-- ASSIGNMENT --
Please print every line from the one containing "DECEMBER 15, 2016" through the last line of the records below, exactly as written and nothing more.

-- DATA SHOWN --
-------

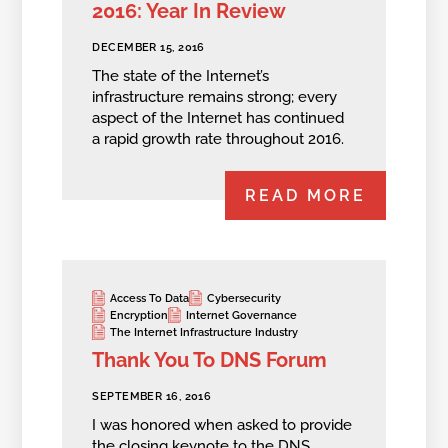
2016: Year In Review
DECEMBER 15, 2016
The state of the Internet’s
infrastructure remains strong; every
aspect of the Internet has continued
a rapid growth rate throughout 2016.
READ MORE
Access To Data
Cybersecurity
Encryption
Internet Governance
The Internet Infrastructure Industry
Thank You To DNS Forum
SEPTEMBER 16, 2016
I was honored when asked to provide
the closing keynote to the DNS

-------

-- RESULT --
DECEMBER 15, 2016
The state of the Internet’s
infrastructure remains strong; every
aspect of the Internet has continued
a rapid growth rate throughout 2016.
READ MORE
Access To Data
Cybersecurity
Encryption
Internet Governance
The Internet Infrastructure Industry
Thank You To DNS Forum
SEPTEMBER 16, 2016
I was honored when asked to provide
the closing keynote to the DNS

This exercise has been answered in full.